Al principio nos preguntábamos por qué era tabú, por ejemplo, acostarnos con nuestras madres o padres, y no era tabú el asesinato o la guerra, siendo esto último mucho más atroz que lo primero. Ahora hemos erradicado de nosotros esos sentimientos negativos y destructivos. Se han convertido en tabú y no se nos pasa por el pensamiento hacer nada que nos haga daño o hacerlo a los demás porque hemos desarrollado anticuerpos, hemos eliminado estas toxinas mentales que en tiempos dominaron al hombre, léase la ansiedad, la agresividad, la violencia, el odio, la envidia, el afán de robar, de engañar, de someter; el venenoso instinto de posesión de unos sobre otros, la intolerancia, la cruel explotación del hombre por el hombre etc y más etc... En nuestro nuevo mundo el hombre no es un lobo para el hombre, sino su compañero en el camino, su hermano de especie.
Nuestros sabios trabajan para conseguir ese nuevo hombre del futuro.
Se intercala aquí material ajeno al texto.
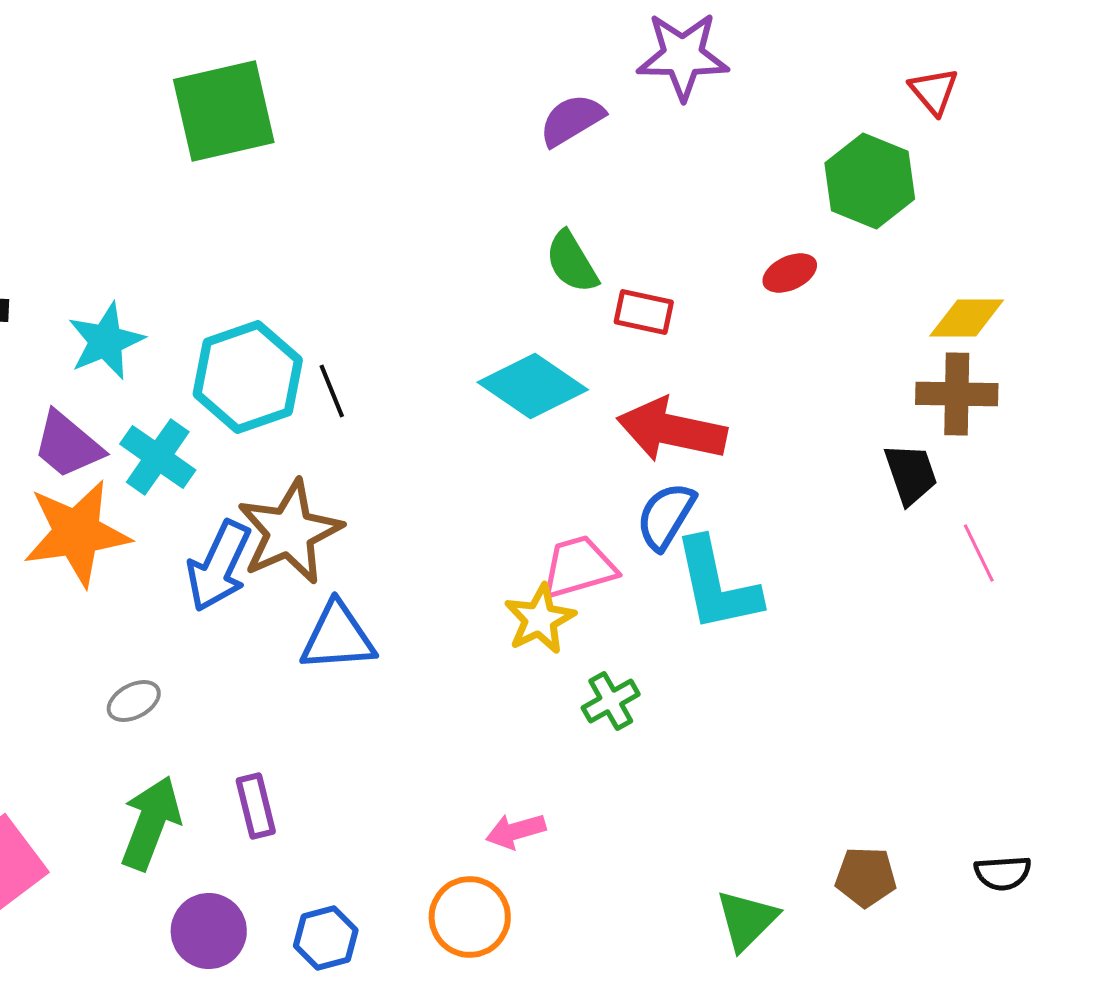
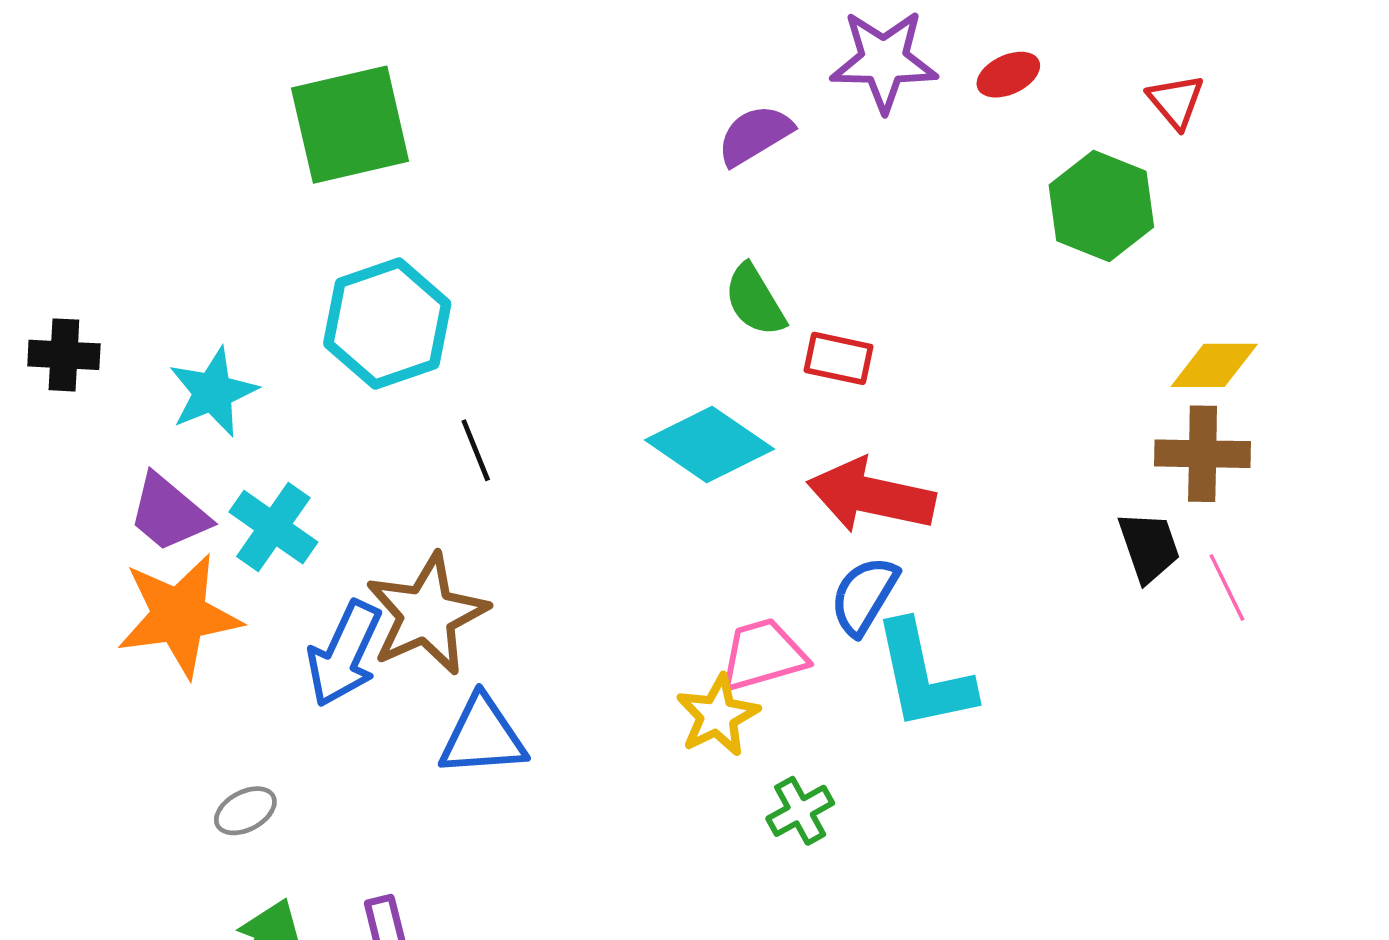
red ellipse: (790, 273) -> (1008, 75), moved
cyan hexagon: (248, 377) -> (387, 324), moved
pink line: (979, 553) -> (1227, 588), moved

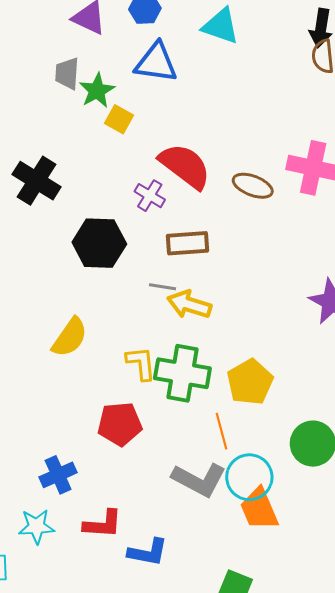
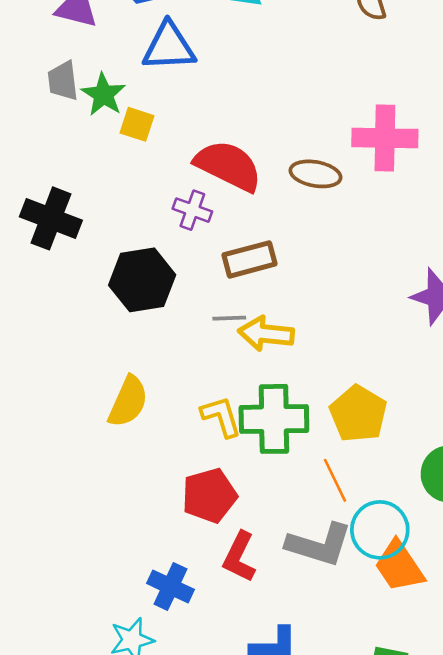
blue cross: (58, 475) -> (170, 586), moved, turned -30
red L-shape: (103, 524) -> (239, 557), moved, turned 123

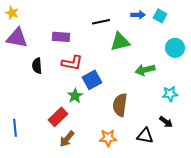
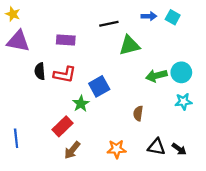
cyan circle: (175, 48) -> (181, 72), moved
red L-shape: (72, 63) -> (65, 75), moved
brown semicircle: (120, 105) -> (138, 113), moved, size x0.6
black arrow: (166, 122) -> (179, 149), moved

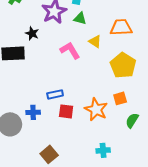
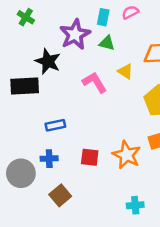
black star: (32, 33) -> (48, 61), size x1.5
blue rectangle: (55, 94) -> (55, 125), moved
brown square: (49, 154) -> (60, 195), moved

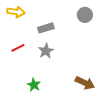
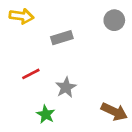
red line: (18, 48) -> (31, 74), moved
gray star: (46, 51) -> (66, 87), moved

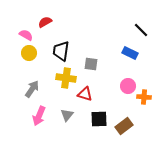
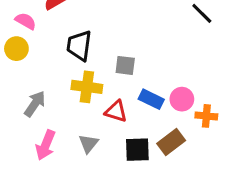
yellow circle: (29, 53) -> (16, 49), moved
blue rectangle: (130, 53) -> (151, 99), moved
brown rectangle: (124, 126) -> (171, 142), moved

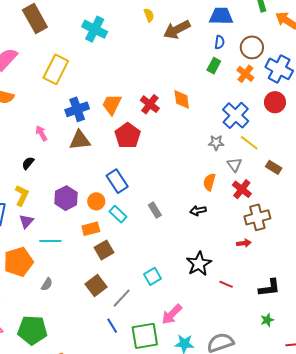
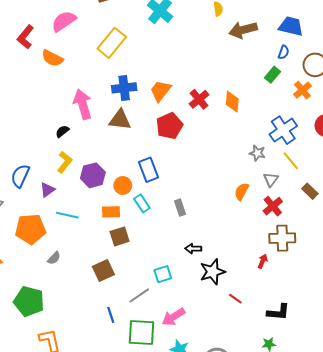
pink arrow: (41, 133) -> (83, 104), size x1.8
yellow L-shape: (22, 196) -> (65, 162), moved
black arrow: (198, 211) -> (193, 249), moved
red arrow: (244, 243) -> (263, 261), turned -72
gray line: (122, 298) -> (139, 295), moved

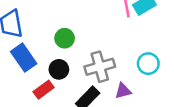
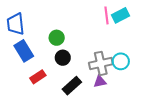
gray cross: (100, 67) -> (101, 63), moved
black circle: (59, 69) -> (63, 58), moved

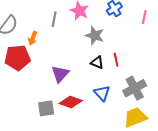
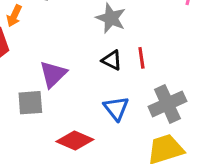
red diamond: (71, 102) -> (75, 140), moved
gray square: (46, 108) -> (30, 103), moved

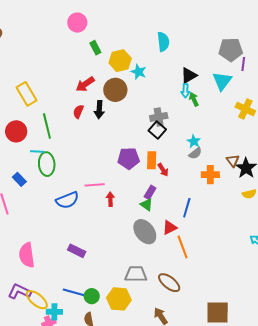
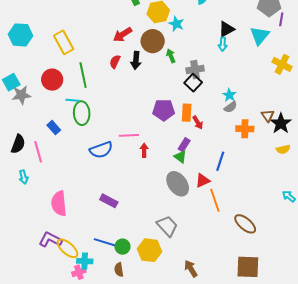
green arrow: (194, 99) -> (171, 56), moved
gray trapezoid: (136, 274) -> (167, 226), turned 45
brown ellipse: (169, 283) -> (245, 224), moved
Dentro de 4000 años, aproximadamente, el proceso de regeneración habrá culminado en la Tierra y todo volverá a ser como antes. Quizás los ríos hayan cambiado de sitio y las montañas hayan crecido o menguado en algunas partes, pero eso no importa. Lo importante es que el cielo será limpio y azul como cuentan que era. Habrá plantas y animales de miles de especies, y todo volverá a ser un paraíso, y Dios, que no es otra cosa que la naturaleza, acogerá una vez más a este hombre nuevo que vivirá allí durante milenios y estará perfectamente integrado en su hábitat y no volverá a sufrir sus propios errores o locuras. Dentro de unas cuantas generaciones Adán y Eva volverán al Edén, y ésta vez para quedarse.
Pronto me pondré a trabajar con los hombres sabios, tengo que colaborar en la formación de una cadena generacional que nos conducirá a nuestro objetivo. Cuando el planeta azul vuelva a serlo, estaremos allí los primeros para estrenarlo. No sabemos si conseguiremos nuestra meta. Hay entre nosotros quien opina que es una utopía, pero hay una frase que me anima y me gusta recordar, dice así: “Como no sabían que su tarea era imposible, lo lograron”.
Cada vez avanzamos más en este sentido, aunque hay algo, tal vez biológico que nos impide marchar más deprisa. Casi siempre todo va bien, todo va en la dirección exacta, pero cuando todos creemos haber desterrado los instintos más dañinos que anidan en nosotros, surgen complicaciones que vuelven a poner en entredicho el éxito de nuestra misión. Ayer, sin ir más lejos, ocurrió un hecho bastante descorazonador para todos nosotros. Resulta que pillaron a dos de nuestros más eminentes hombres sabios enganchados de los pelos y zurrándose a hostia limpia, porque parece ser que uno de ellos iba a ser nombrado jefe de investigaciones, y el otro no estaba, por lo que se ve, de acuerdo del todo, en fin…
El viaje de exploración a la Tierra acabó y vengo de asistir a una reunión con mis compañeros de viaje. Todos nos sentimos satisfechos de haber estado unos días en un lugar mítico para nosotros. Cada uno de los habitantes de nuestra estación al cumplir los 33 años viaja a la Tierra para estudiar su evolución y también para no olvidar las raíces y nuestra misión a la que nos hemos entregado en cuerpo y alma. Cada uno de nosotros tiene que ver por sí mismo el mal que se le hizo a lo que tendría que ser nuestra casa. Ahora nuestra generación enseñará a la siguiente la lección aprendida. Y así será hasta que llegue una afortunada generación que halle una tierra virgen y habitable. Esperemos que cuando pisen la hierba por primera vez no olviden lo que tienen que hacer.